# Work to complete
Scan the entries for "with". Every line that holds it is to be copied.

(Collected data)
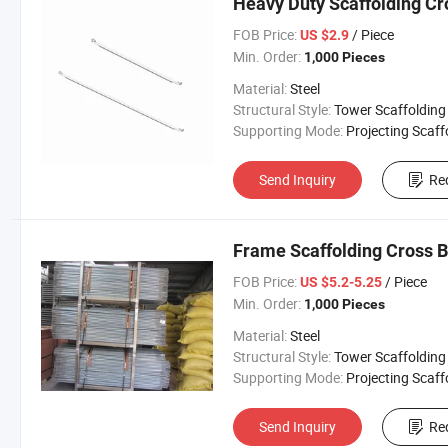
Heavy Duty Scaffolding Cr
FOB Price:
/ Piece
US $2.9
Min. Order:
1,000 Pieces
Material:
Steel
Structural Style:
Tower Scaffolding
Supporting Mode:
Projecting Scaffoldi
Send Inquiry
Re
Frame Scaffolding Cross B
FOB Price:
/ Piece
US $5.2-5.25
Min. Order:
1,000 Pieces
Material:
Steel
Structural Style:
Tower Scaffolding
Supporting Mode:
Projecting Scaffoldi
Send Inquiry
Re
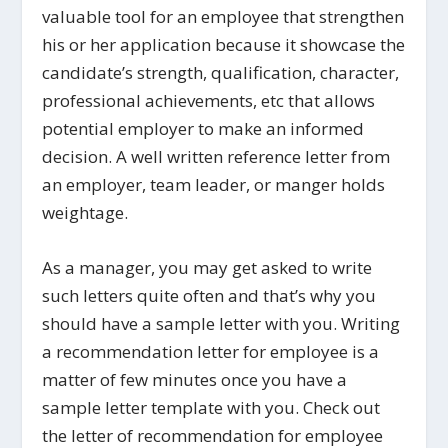
valuable tool for an employee that strengthen
his or her application because it showcase the
candidate’s strength, qualification, character,
professional achievements, etc that allows
potential employer to make an informed
decision. A well written reference letter from
an employer, team leader, or manger holds
weightage.
As a manager, you may get asked to write
such letters quite often and that’s why you
should have a sample letter with you. Writing
a recommendation letter for employee is a
matter of few minutes once you have a
sample letter template with you. Check out
the letter of recommendation for employee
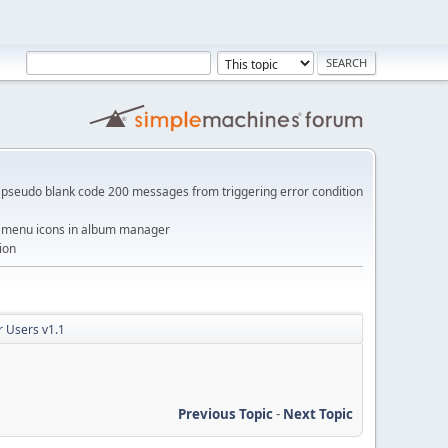
pseudo blank code 200 messages from triggering error condition
me menu icons in album manager
ion
 Users v1.1
Previous Topic
-
Next Topic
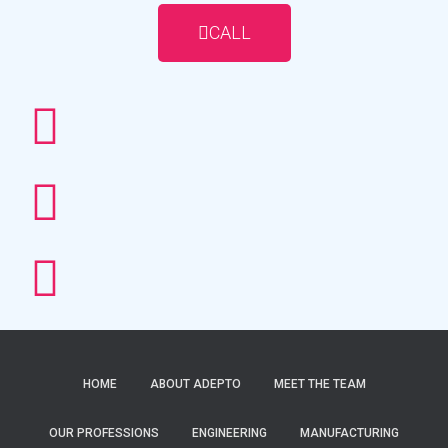
CALL
HOME
ABOUT ADEPTO
MEET THE TEAM
OUR PROFESSIONS
ENGINEERING
MANUFACTURING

# Result of this task
should have a sample letter with you. Writing
sample letter template with you. Check out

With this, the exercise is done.